- PROBLEM DETAILS -
Nothing but the pictures may be dropped; the rest of the listing is to be written out exactly.

[THE DATA Boundary: Start]

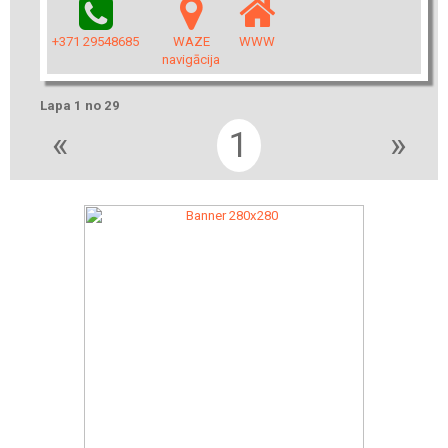
+371 29548685
WAZE
WWW
navigācija
Lapa 1 no 29
«
1
»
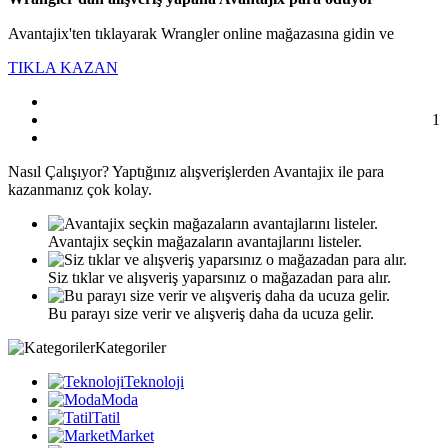
Avantajix'ten tıklayarak Wrangler online mağazasına gidin ve
TIKLA KAZAN
1
Nasıl
Çalışıyor?
Yaptığınız alışverişlerden Avantajix ile para
kazanmanız çok kolay.
Avantajix seçkin mağazaların avantajlarını listeler.
Siz tıklar ve alışveriş yaparsınız o mağazadan para alır.
Bu parayı size verir ve alışveriş daha da ucuza gelir.
Kategoriler
Teknoloji
Moda
Tatil
Market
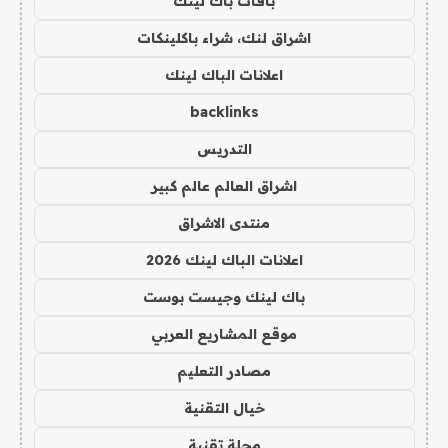
باقات باك لينك
اشراق لنك، شراء باكلينكات
اعلانات الباك لينك
backlinks
التدريس
اشراق العالم عالم كبير
منتدى الاشراق
اعلانات الباك لينك 2026
باك لينك وجيست بوست
موقع المشاريع العربي
مصادر التعليم
خيال التقنية
مجلة تقنية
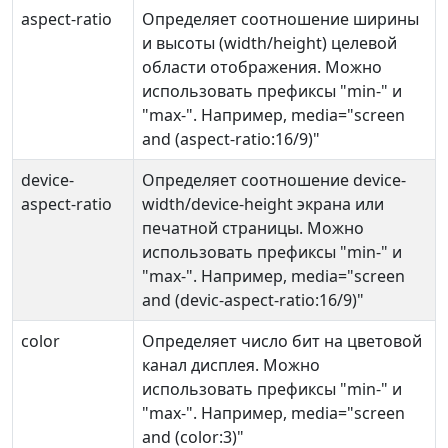
aspect-ratio
Определяет соотношение ширины
и высоты (width/height) целевой
области отображения. Можно
использовать префиксы "min-" и
"max-". Например, media="screen
and (aspect-ratio:16/9)"
device-
Определяет соотношение device-
aspect-ratio
width/device-height экрана или
печатной страницы. Можно
использовать префиксы "min-" и
"max-". Например, media="screen
and (devic-aspect-ratio:16/9)"
color
Определяет число бит на цветовой
канал дисплея. Можно
использовать префиксы "min-" и
"max-". Например, media="screen
and (color:3)"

[THE DATA Boundary: End]

- RESPONSE AREA -
+371 29548685
WAZE
WWW
navigācija
Lapa 1 no 29
«
1
»
Avantajix'ten tıklayarak Wrangler online mağazasına gidin ve
TIKLA KAZAN
1
Nasıl
Çalışıyor?
Yaptığınız alışverişlerden Avantajix ile para
kazanmanız çok kolay.
Avantajix seçkin mağazaların avantajlarını listeler.
Siz tıklar ve alışveriş yaparsınız o mağazadan para alır.
Bu parayı size verir ve alışveriş daha da ucuza gelir.
Kategoriler
Teknoloji
Moda
Tatil
Market
باقات باك لينك
اشراق لنك، شراء باكلينكات
اعلانات الباك لينك
backlinks
التدريس
اشراق العالم عالم كبير
منتدى الاشراق
اعلانات الباك لينك 2026
باك لينك وجيست بوست
موقع المشاريع العربي
مصادر التعليم
خيال التقنية
مجلة تقنية
aspect-ratio
Определяет соотношение ширины
и высоты (width/height) целевой
области отображения. Можно
использовать префиксы "min-" и
"max-". Например, media="screen
and (aspect-ratio:16/9)"
device-
Определяет соотношение device-
aspect-ratio
width/device-height экрана или
печатной страницы. Можно
использовать префиксы "min-" и
"max-". Например, media="screen
and (devic-aspect-ratio:16/9)"
color
Определяет число бит на цветовой
канал дисплея. Можно
использовать префиксы "min-" и
"max-". Например, media="screen
and (color:3)"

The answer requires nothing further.